La trattenuta sulla pensione di agosto e settembre

Per chi non ha ancora regolarizzato la propria posizione, le prime conseguenze si vedranno con gli assegni di agosto e settembre. In quei due mesi verrà applicata una trattenuta del 5% sull’imponibile pensionistico lordo di luglio 2026. La decurtazione sarà visibile nel cedolino con la dicitura “Trattenuta per mancata comunicazione reddito art. 35, comma 10 bis, d.l. 207/2008”.

È prevista una tutela per le pensioni di importo più basso. La trattenuta, infatti, non si applica agli importi mensili pari o inferiori a 100 euro. Attenzione però, perché questa esenzione riguarda solo la decurtazione temporanea, non la revoca definitiva.

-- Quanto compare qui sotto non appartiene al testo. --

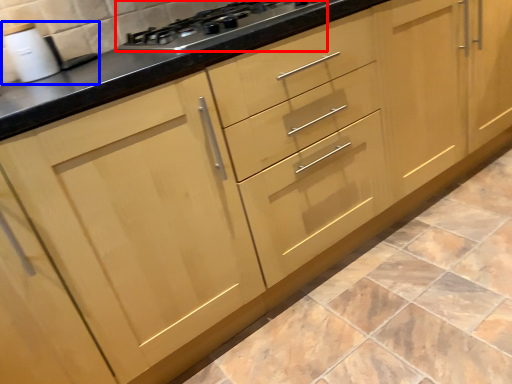 Question: Which object appears farthest to the camera in this image, gas stove (highlighted by a red box) or sink (highlighted by a blue box)?

Choices:
 (A) gas stove
 (B) sink

Answer: (B)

Il rischio revoca dal 15 settembre

Se la dichiarazione reddituale non viene presentata entro il 15 settembre 2026, l’Inps procederà alla revoca definitiva della prestazione collegata al reddito. Non solo questo, ma avverrà anche il recupero delle somme eventualmente percepite e successivamente risultate non dovute. Il provvedimento riguarderà anche i titolari di pensioni fino a 100 euro mensili, che pur essendo stati esentati dalla trattenuta del 5% non sono esonerati dall’obbligo dichiarativo.

Nel caso delle pensioni ai superstiti, la revoca comporterà l’applicazione della fascia massima di abbattimento dell’importo.

Come mettersi in regola

Per evitare conseguenze, i pensionati interessati devono presentare una domanda di ricostituzione reddituale, indicando i redditi rilevanti percepiti nel 2022. La procedura può essere completata in due modi:

  • online, accedendo con Spid (almeno Livello 2), Cie 3.0, Cns o eIDAS all’area riservata MyInps, seguendo il percorso “Pensione e Previdenza” > “Domanda di Pensione” > “Aree Tematiche” > “Variazione Pensione” > “Ricostituzione reddituale per sospensione art.35 comma 10bis D.L. 207/2008”;
  • tramite un Istituto di patronato, che offre assistenza gratuita nella compilazione e nell’invio della domanda.

Gli interessati riceveranno una comunicazione anche via e-mail o Pec, oltre all’avviso disponibile nell’area personale MyInps. Chi invece ha già dichiarato integralmente i propri redditi attraverso i canali fiscali ordinari non dovrà svolgere alcun adempimento e continuerà a percepire regolarmente la pensione.